*Assignment:* The string "Operadores" appears in some lines of the entries that follow; copy each such line.

*The data:*
------------------------------

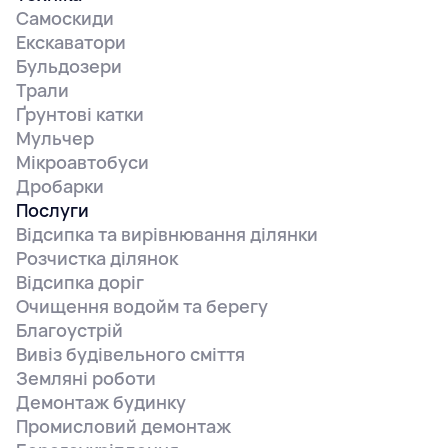
Самоскиди
Екскаватори
Бульдозери
Трали
Ґрунтові катки
Мульчер
Мікроавтобуси
Дробарки
Послуги
Відсипка та вирівнювання ділянки
Розчистка ділянок
Відсипка доріг
Очищення водойм та берегу
Благоустрій
Вивіз будівельного сміття
Земляні роботи
Демонтаж будинку
Промисловий демонтаж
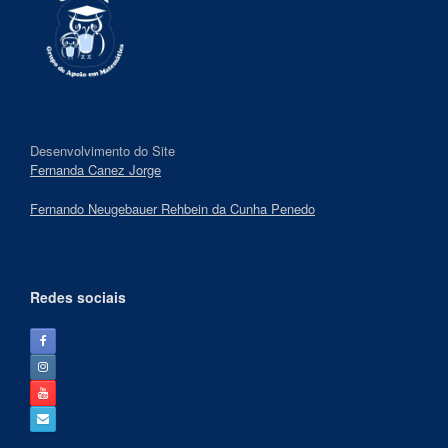
Desenvolvimento do Site
Fernanda Canez Jorge
Fernando Neugebauer Rehbein da Cunha Penedo
Redes sociais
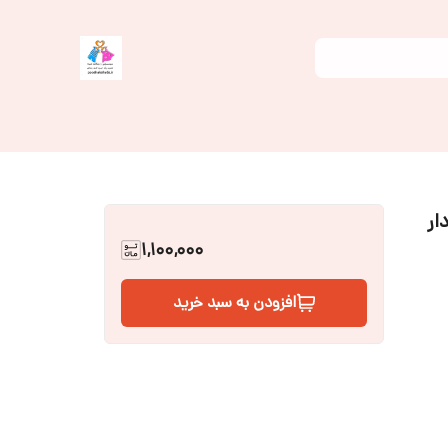
ار
1,100,000
افزودن به سبد خرید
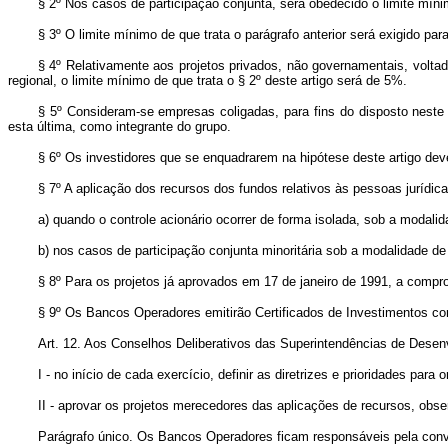
§ 2º Nos casos de participação conjunta, será obedecido o limite míni
§ 3º O limite mínimo de que trata o parágrafo anterior será exigido par
§ 4º Relativamente aos projetos privados, não governamentais, volta
regional, o limite mínimo de que trata o § 2º deste artigo será de 5%.
§ 5º Consideram-se empresas coligadas, para fins do disposto neste a
esta última, como integrante do grupo.
§ 6º Os investidores que se enquadrarem na hipótese deste artigo de
§ 7º A aplicação dos recursos dos fundos relativos às pessoas jurídi
a) quando o controle acionário ocorrer de forma isolada, sob a modal
b) nos casos de participação conjunta minoritária sob a modalidade 
§ 8º Para os projetos já aprovados em 17 de janeiro de 1991, a comprov
§ 9º Os Bancos Operadores emitirão Certificados de Investimentos co
Art. 12. Aos Conselhos Deliberativos das Superintendências de Desen
I - no início de cada exercício, definir as diretrizes e prioridades pa
II - aprovar os projetos merecedores das aplicações de recursos, ob
Parágrafo único. Os Bancos Operadores ficam responsáveis pela con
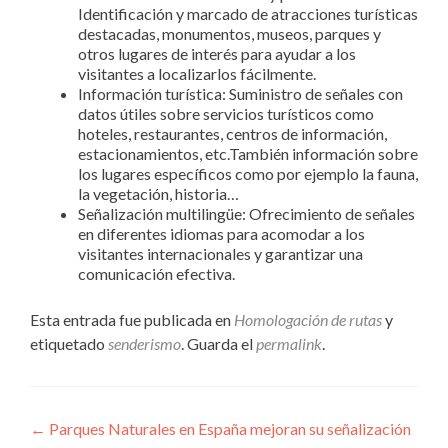
Identificación y marcado de atracciones turísticas
destacadas, monumentos, museos, parques y
otros lugares de interés para ayudar a los
visitantes a localizarlos fácilmente.
Información turística: Suministro de señales con
datos útiles sobre servicios turísticos como
hoteles, restaurantes, centros de información,
estacionamientos, etc.También información sobre
los lugares específicos como por ejemplo la fauna,
la vegetación, historia…
Señalización multilingüe: Ofrecimiento de señales
en diferentes idiomas para acomodar a los
visitantes internacionales y garantizar una
comunicación efectiva.
Esta entrada fue publicada en
Homologación de rutas
y
etiquetado
senderismo
. Guarda el
permalink
.
Navegación
←
Parques Naturales en España mejoran su señalización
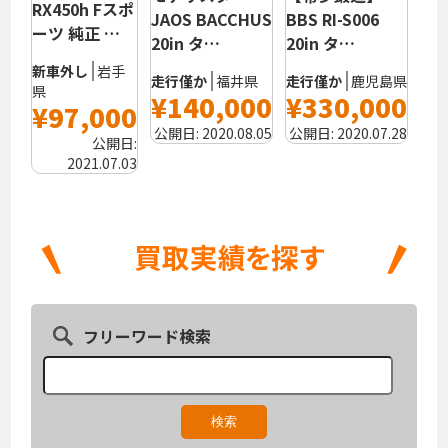
RX450h Fスポ
JAOS BACCHUS
BBS RI-S006
ーツ 純正 …
20in タ…
20in タ…
新車外し
岩手
走行僅か
福井県
走行僅か
鹿児島県
県
¥140,000
¥330,000
¥97,000
公開日:
2020.08.05
公開日:
2020.07.28
公開日:
2021.07.03
フリーワード検索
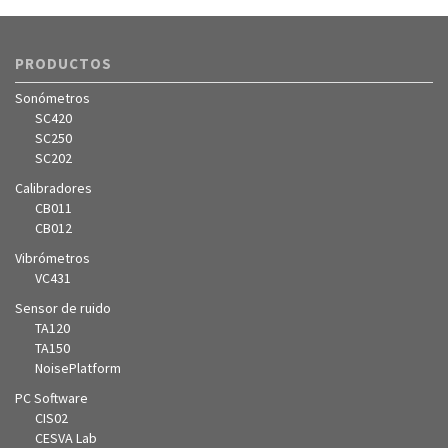
PRODUCTOS
Sonómetros
SC420
SC250
SC202
Calibradores
CB011
CB012
Vibrómetros
VC431
Sensor de ruido
TA120
TA150
NoisePlatform
PC Software
CIS02
CESVA Lab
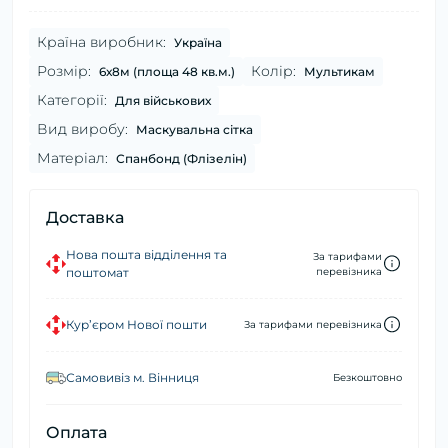
Країна виробник:
Україна
Розмір:
Колір:
6х8м (площа 48 кв.м.)
Мультикам
Категорії:
Для військових
Вид виробу:
Маскувальна сітка
Матеріал:
Спанбонд (Флізелін)
Доставка
Нова пошта відділення та
За тарифами
поштомат
перевізника
Кур’єром Нової пошти
За тарифами перевізника
Самовивіз м. Вінниця
Безкоштовно
Оплата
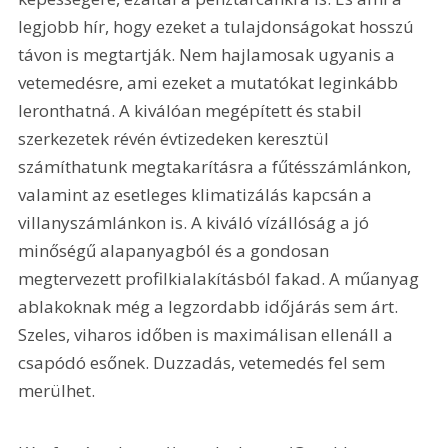
legjobb hír, hogy ezeket a tulajdonságokat hosszú 
távon is megtartják. Nem hajlamosak ugyanis a 
vetemedésre, ami ezeket a mutatókat leginkább 
leronthatná. A kiválóan megépített és stabil 
szerkezetek révén évtizedeken keresztül 
számíthatunk megtakarításra a fűtésszámlánkon, 
valamint az esetleges klimatizálás kapcsán a 
villanyszámlánkon is. A kiváló vízállóság a jó 
minőségű alapanyagból és a gondosan 
megtervezett profilkialakításból fakad. A műanyag 
ablakoknak még a legzordabb időjárás sem árt. 
Szeles, viharos időben is maximálisan ellenáll a 
csapódó esőnek. Duzzadás, vetemedés fel sem 
merülhet.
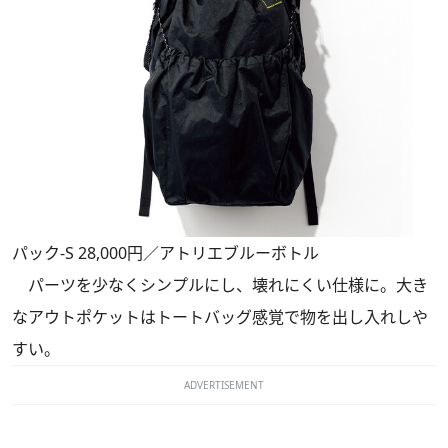
パック-S 28,000円／アトリエブルーボトル
パーツを少なくシンプルにし、壊れにくい仕様に。大き
なアウトポケットはトートバッグ感覚で物を出し入れしや
すい。
ADVERTISEMENT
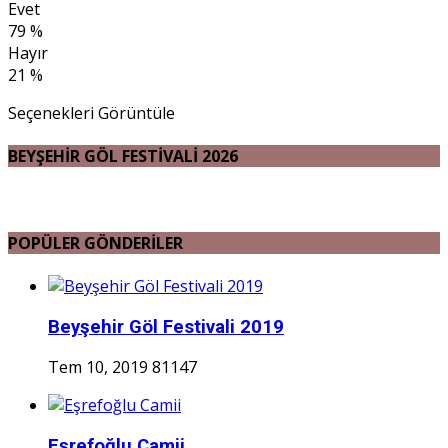
Evet
79 %
Hayır
21 %
Seçenekleri Görüntüle
BEYŞEHİR GÖL FESTİVALİ 2026
POPÜLER GÖNDERİLER
Beyşehir Göl Festivali 2019
Tem 10, 2019
81147
Eşrefoğlu Camii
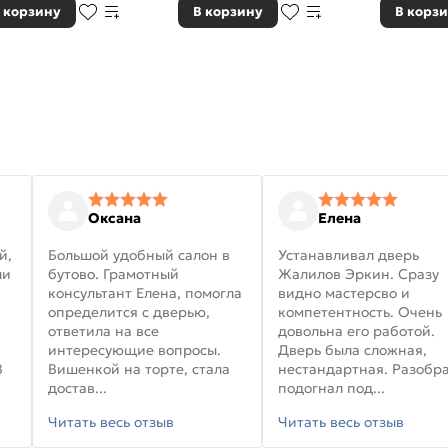
 корзину
В корзину
В корз
Оксана
Елена
й,
Большой удобный салон в
Устанавливал дверь
ли
бутово. Грамотный
Жалилов Эркин. Сразу
консультант Елена, помогла
видно мастерсво и
определится с дверью,
компетентность. Очень
ответила на все
довольна его работой.
интересующие вопросы.
Дверь была сложная,
В
Вишенкой на торте, стала
нестандартная. Разобра
достав...
подогнал под...
Читать весь отзыв
Читать весь отзыв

------------------------------

*Answer to the exercise:*
§ 9º Os Bancos Operadores emitirão Certificados de Investimentos co
Parágrafo único. Os Bancos Operadores ficam responsáveis pela con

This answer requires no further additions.